港を切り盛りするには、港湾事業を取りまとめる港湾局が必要だ。しかし港湾局は専門性の高い仕事だった。
まず降ろした荷物を適切に保管する知識と技術、そして異国の風習や業界の慣例に精通していなければならない。また疫病を患った船員や船に対する対処も必要になってくるし、密航や密輸といった犯罪も防がねばならない。
港の運営は簡単なことではない。しかし我がライオネル王国は、これまで大きな港を保有していなかった。適切に港を運営する知識や経験を、まるで持っていないのだ。まずは海洋交易に精通した人達の教えを受ける必要がある。
「私達は新たに設立する港湾局、その副局長を任せられる人物を探しています。もしこれという人がいれば、教えていただけないでしょうか?」
私が頼み込むと、バーボさんは目を瞬かせた。
「それは……我々に副局長の椅子をくださる、ということですか?」
バーボさんの問いに対し、私は笑みだけを返した。
さすがに初対面の場で、言質を与えるわけにはいかなかった。しかし私はメルカ島の協力を得られるなら、副局長の座を与えてもいいと思っている。
私の笑みに対して、バーボさんは固唾を呑む。
港湾局副局長の座は、決して軽い物ではなかった。港湾局の局長は、ライオネル王国の貴族が就くことになるだろう。だがこちらは王家と港をつなぐ橋渡し役であり、実務には携わらない。実質的に港を差配するのは副局長となるはずだ。港の顔役である副局長は、大きな権限が与えられる。当然、得られる利益も大きい。また港湾局で働く人事に口を出せるため、メルカ島の人々を優先的に雇うことも可能だ。
「どうです? 私達にお力をお貸し願えませんか?」
私は再度頼み込んだ。
悪い話ではないはずだった。しかしバーボさんは即答せず、息を呑み視線を彷徨わせる。
定まらぬ視線は右にいるモーリス船長へと向かう。だがモーリス船長は、救いを求めるような島主の視線に決して応えない。

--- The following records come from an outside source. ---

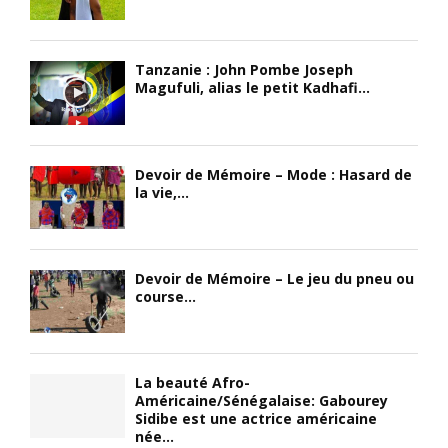
Tanzanie : John Pombe Joseph
Magufuli, alias le petit Kadhafi...
Devoir de Mémoire – Mode : Hasard de
la vie,...
Devoir de Mémoire – Le jeu du pneu ou
course...
La beauté Afro-
Américaine/Sénégalaise: Gabourey
Sidibe est une actrice américaine
née...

「……その、あまりに突然の話で、今すぐお答えするわけには……」
バーボさんは額に汗を流しながら視線を逸らした。その顔色から、あまり乗り気ではないことが分かってしまう。
壁際からは小さなため息が漏れた。モーリス船長だ。
「ラディックさん。ここは一度島の男衆を集めて、話をさせてあげてみてはどうです? 島民が賛同するなら、考えてみてもいいのでは?」
「ん、そ、そうだな。そうしてくれ、あとは任せていいか?」
バーボさんはすがるような目で、モーリス船長を見た。
「ええ、お任せください」
モーリス船長が髭に包まれた顎を引くと、バーボさんは安堵の息を漏らした。そして私へと向き直る。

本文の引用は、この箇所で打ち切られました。